Six Nations bubbles explained: Will players get to see their families?
One Welshman will spend the whole tournament in Italy while Jake Polledri has dropped out altogether
WALES, England and Ireland have released details of the strict protocols inside Six Nations training bubbles, including when players can see their families.
A WRU spokesman said: “We have extensive periods of time before matches at our training base at the Vale Resort.
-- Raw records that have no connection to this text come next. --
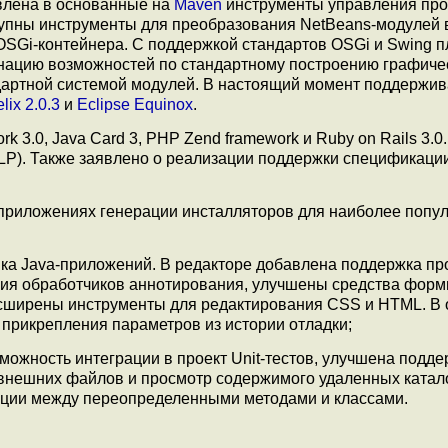
влена в основанные на
Maven
инструменты управления про
тупны инструменты для преобразования NetBeans-модулей 
 OSGi-контейнера. С поддержкой стандартов OSGi и Swing 
нацию возможностей по стандартному построению графиче
дартной системой модулей. В настоящий момент поддержи
lix 2.0.3
и
Eclipse Equinox
.
 3.0, Java Card 3, PHP Zend framework и Ruby on Rails 3.0.
NLP). Также заявлено о реализации поддержки спецификаци
приложениях генерации инсталляторов для наиболее попу
ика Java-приложений. В редакторе добавлена поддержка пр
ия обработчиков аннотирования, улучшены средства фор
асширены инструменты для редактирования CSS и HTML. В 
 прикрепления параметров из истории отладки;
можность интеграции в проект Unit-тестов, улучшена подде
 внешних файлов и просмотр содержимого удаленных катало
ации между переопределенными методами и классами.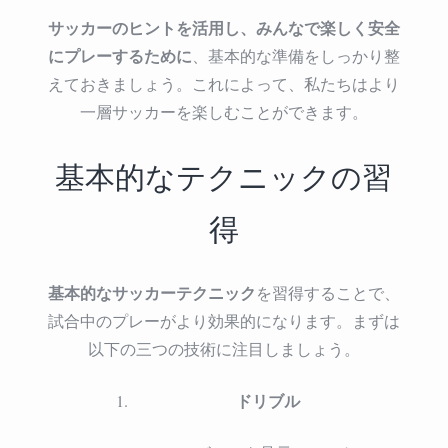
サッカーのヒントを活用し、みんなで楽しく安全
にプレーするために
、基本的な準備をしっかり整
えておきましょう。これによって、私たちはより
一層サッカーを楽しむことができます。
基本的なテクニックの習
得
基本的なサッカーテクニック
を習得することで、
試合中のプレーがより効果的になります。まずは
以下の三つの技術に注目しましょう。
ドリブル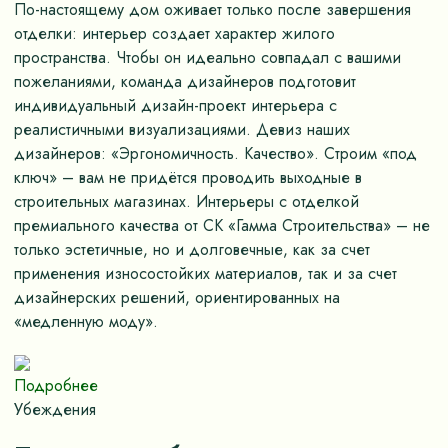
По-настоящему дом оживает только после завершения
отделки: интерьер создает характер жилого
пространства. Чтобы он идеально совпадал с вашими
пожеланиями, команда дизайнеров подготовит
индивидуальный дизайн-проект интерьера с
реалистичными визуализациями. Девиз наших
дизайнеров: «Эргономичность. Качество». Строим «под
ключ» – вам не придётся проводить выходные в
строительных магазинах. Интерьеры с отделкой
премиального качества от СК «Гамма Строительства» – не
только эстетичные, но и долговечные, как за счет
применения износостойких материалов, так и за счет
дизайнерских решений, ориентированных на
«медленную моду».
Подробнее
Убеждения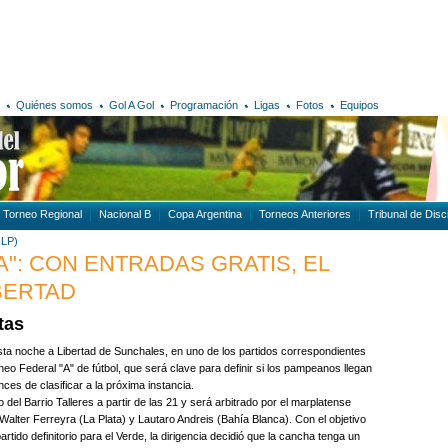
Quiénes somos
Gol A Gol
Programación
Ligas
Fotos
Equipos
Torneo Regional
Nacional B
Copa Argentina
Torneos Anteriores
Tribunal de Disci
,LP)
": CON ENTRADAS GRATIS, EL
BERTAD
tas
esta noche a Libertad de Sunchales, en uno de los partidos correspondientes
neo Federal "A" de fútbol, que será clave para definir si los pampeanos llegan
nces de clasificar a la próxima instancia.
 del Barrio Talleres a partir de las 21 y será arbitrado por el marplatense
alter Ferreyra (La Plata) y Lautaro Andreis (Bahía Blanca). Con el objetivo
rtido definitorio para el Verde, la dirigencia decidió que la cancha tenga un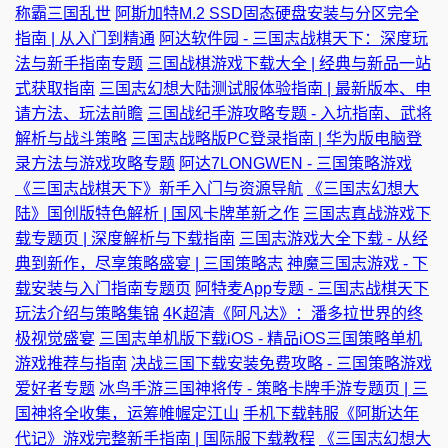
称霸三国乱世
阿斯加特M.2 SSD固态硬盘安装与分区完全
指南 | 从入门到精通
阿达软件园 - 三国志战棋天下：深度玩
法与新手指南专题
三国战棋游戏下载大全 | 经典与新品一站
式获取指南
三国志幻想大陆测试服体验指南 | 最新版本、申
请方法、玩法前瞻
三国战纪手游攻略专题 - 入坑指南、武将
解析与战斗策略
三国志战略版PC登录指南 | 华为版电脑登
录方法与游戏攻略专题
阿达7LONGWEN - 三国策略游戏
《三国志战棋天下》新手入门与资源导航
《三国志幻想大
陆》国创版特色解析 | 国风卡牌革新之作
三国志真战游戏下
载专题页 | 深度解析与下载指南
三国志游戏大全下载 - 从经
典到新作，尽享策略盛宴 | 三国策略志
神魔三国志游戏 - 下
载安装与入门指南专题页
阿特麦App专题 - 三国志战棋天下
玩法介绍与策略集锦
4K超清《阿凡达》：潘多拉世界的终
极视觉盛宴
三国志单机版下载iOS - 精品iOS三国策略单机
游戏推荐与指南
决战三国下载安装免费攻略 - 三国策略游戏
爱好者专题
冰鸟手游三国神将传 - 策略卡牌手游专题页 | 三
国神将全收集，运筹帷幄定江山
手机下载韩服《阿斯达年
代记》游戏完整新手指南 | 国际服下载教程
《三国志幻想大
All squad and management are tested twice a week.”
It offers no more detail, but we can at least be sure that gender reveal parties are no exception to the rules, thanks to recently suspended winger Josh Adams.
As well as bi-weekly testing, England and Ireland require players to:
Wear gloves when serving their own food
Sit according to seating plans at mealtimes and meetings.
Sleep in separate bedrooms, and
Use their personal vehicles when travelling to and from training.
Visitors to the camp must provide negative tests on arrival and meetings are being held outside, or in sufficiently large indoor spaces.
“Netflix and box sets are key to keeping us all sane,” said Irish RFU head of operations Gerard Carmody.
“I’ve always said that the three most important things that a player looks for when he comes into camp is good Wi-Fi, a good night’s sleep and good coffee.”
Under tournament regulations, players can leave camp to visit families during the two scheduled fallow weeks. However, this is not simple for everyone.
After being named in Italy’s starting team to face France, Gloucester scrum-half Stephen Varney will be based in Rome for the duration of the tournament and unable to see his Welsh family.
The 19-year-old from Swansea qualifies for Italy through his Italian mother.
The requirement for UK-based Italian players to remain in the team bubble has seen several drop out of the tournament, including star back-row Jake Polledri and Wasps full-back Matteo Minozzi.
Minozzi said: “I wanted to be honest with [head coach] Franco and I want to be honest with all the Italian fans who believe in me and love me: I’m physically and mentally tired, a bit too much to live another two months in a bubble.”
Across the continent, it will come as a relief to Wales and Scotland that the French government has relaxed lockdown rules for arriving teams so that players will no longer be required to quarantine upon arrival.
They will however have to be tested every three days instead of every two.
“It was a decision everyone in rugby was awaiting,” said France sports minister Roxana Mărăcineanu after announcing the tournament would proceed.
As for Scotland, like Wales, many of their players will have to return to English clubs during fallow weeks and when not selected in the matchday squad.
This will undoubtedly increase the risk of virus transmission and reduce the time players will have with to see their families.
Despite all of this, Mr Carmody still believes the Six Nations will deliver exciting rugby:
“I don’t think anybody who was coming into camp would have said they weren’t looking forward to it. Even with the atmosphere being very different and the stadiums being quiet, you still have that buzz of international rugby and still have the same goals. That hasn’t changed.”